Proposal Land

Better RFP Responses & Management
 
Proposal Land

Term: Get-well Amendment

A contract amendment that adds scope at an inflated price, to compensate a contractor that seriously underbid some other portion of the Work, intentionally or otherwise.

Never issued to one’s own company (which naturally negotiates extra work only at entirely reasonable/justifiable prices): only issued to competitors that buy a contract.

Tip for Managers of Proposal Managers

“If you reward effort you get results.
If you reward results, you don’t get effort.”
DeBono, 2005

We all celebrate the wins.

One company I worked for kept a big hand bell and someone walked (or ran) through the halls, ringing it, when we heard that we had won the contract.  It was a great moment.

Then we all went back to the trudge-trudge of our work on the current proposal.

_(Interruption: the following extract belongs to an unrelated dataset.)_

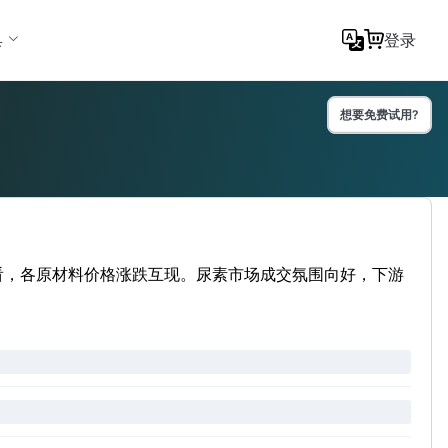
具
登录
想要免费试用?
来看，各原材料价格涨跌互现。尿素市场成交氛围向好，下游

I’ve only ever seen one company that really got what DeBono was saying – not that they were perfect managers, but they understood this truth:

If you reward effort, you get results.

The time to express appreciation for the often extraordinary effort that proposal teams put in is at the time, or just after the proposal goes in – not when the contract is announced.  After all, a 1 in 3 hit rate is excellent, so rewarding only the winners ignores the work that 2 out of 3 teams has done.

 

Term: Cost

Cost (noun)

What the bidder thinks it will cost to deliver the Work if selected as the contractor.

Cost, cost-in (verb)

To include something in the costs accumulated for the Work; as in “Is the overtime costed in?”

Writing Better about Risk: Tip #5

Many RFPs require narratives on the bidder’s understanding of risk and approach to risk management.  Often, what bidders provide wouldn’t be out of place in a textbook: plain-vanilla risk management processes that lay out standard identification, assessment, and mitigation steps.  Boring!  Worse, they show no sign of being tailored for this scope of work: Indeed, they show no sign of ever having done this scope of work. 

Now, granted, clients can do better than to ask about “approach.” But even if they do give you this fuzzy question, it’s not that hard to do a better response.  Tips #1 to #4 are about thinking about risk from the client’s point of view.  This tip is about being coherent in your risk response; that is, if you create a conceptual framework, using it in all questions that apply.

The Questions

The RFP asked about risk management: two back-to-back questions in one section, and then again in another section.

Question #1 said, essentially, “How do you categorize risks?”

Question #2 said, essentially, “What risks do you see for this project?”

Question #3 said, essentially, “What risks do you see for this function?”

The Answer

Using text copied/pasted from a corporate plan (because that glue tastes so good, I guess), Answer #1 was a textbook classification.  Not wrong, you understand, but not super targeted.

Using text copied/pasted from another proposal for similar work, Answers #2 and #3 were much better targeted.

Hurray!  Right?  Well, maybe not.

The Problem

Looked at together, the three answers had, essentially, no common ground.  The classification framework introduced in Answer #1 was never used or even referred to again.

So.  What does it mean to have a clever generic risk classification scheme that we don’t, you know, actually use in thinking about risks on actual projects or within specific functions?

Not much, I’d say.

 

Term: Commercial Off-the-shelf

Refers to (often hardware or software) components that are in such common and standardized usage that they can be bought and used without any customization, although they may require configuration to work properly together.

Acronymized as COTS, which is pronounced as the English word “cots.”